To Extend or Not to Extend…
Concepts: artifacts, human extensions, organ extensions, wild body, first nature, second nature, language, etymology, social media, adaptation, surfing, drowning, diving, digital, analog
Summary: In this week’s readings we encounter McLuhan’s work on the laws of media tetrads. We also get three very useful and interesting on the development of digital culture and how it effects culture at large or is informed and shaped by culture more broadly. In McLuhan’s readings we encounter the notion of the first nature (wild body) and second nature (extensions). First nature to illustrate human limitations to our physical bodies capability. Second nature to expose the way technological development is an extension of the human body and aims to have us surpass by any means those limitations. McLuhan interestingly provides this notion to help explain how the origin of technology and our relationship to it has an etymological point to which many are unaware. Further, McLuhan allows us to become aware of the ontological force of these extensions by using the concept of tetrads. Moving over to the articles by Walker, Sorgats, and Buffer outline the way digital culture is influenced by culture at large and more specifically the articles by Sorgats and Buffer allow us to get a firmer sense of the history of both media in phases and a timeline of social media. However, the article by Walker allows us to examine how going back to our wildbody’s limitation is not a sort of luxury it was previously not. Thus, exposing that no media dies but its relationship to culture changes.
Quotations:
“All human artefacts are extensions of man, outerings and utterings, of the human body or psyche, private or corporate.” (McLuhan, 116)
“Aristotle first noted that the Greek invention of nature was made possible when they had left behind a savage or barbaric state (first nature) by putting on an individualized and civilized on (second nature). A.T.W Simeons has discussed how disruptive the second nature has been to the first.” (McLuhan, 116)
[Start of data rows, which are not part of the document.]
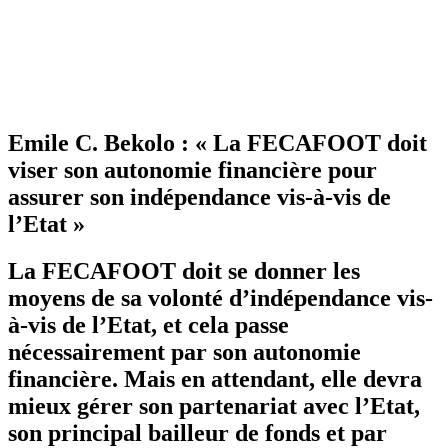
Emile C. Bekolo : « La FECAFOOT doit
viser son autonomie financière pour
assurer son indépendance vis-à-vis de
l’Etat »
La FECAFOOT doit se donner les
moyens de sa volonté d’indépendance vis-
à-vis de l’Etat, et cela passe
nécessairement par son autonomie
financière. Mais en attendant, elle devra
mieux gérer son partenariat avec l’Etat,
son principal bailleur de fonds et par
“Language always preserves a play or figure / ground relation between experience, and perception and its replay in expression.” (McLuhan, 116)
Question
If our wild body is being extended at what point are we over extending our capabilities? Think about the dystopia society view where in a plot twist technology rears its ugly heads and the obsolescence occurs on the first nature. What if we code our ways into extinction? Is this possible? Is this dystopian view meant to teach us something about returning to our first nature/wild body? What is the purpose of so many dystopian narratives in the context of this conversation about extensions of the body?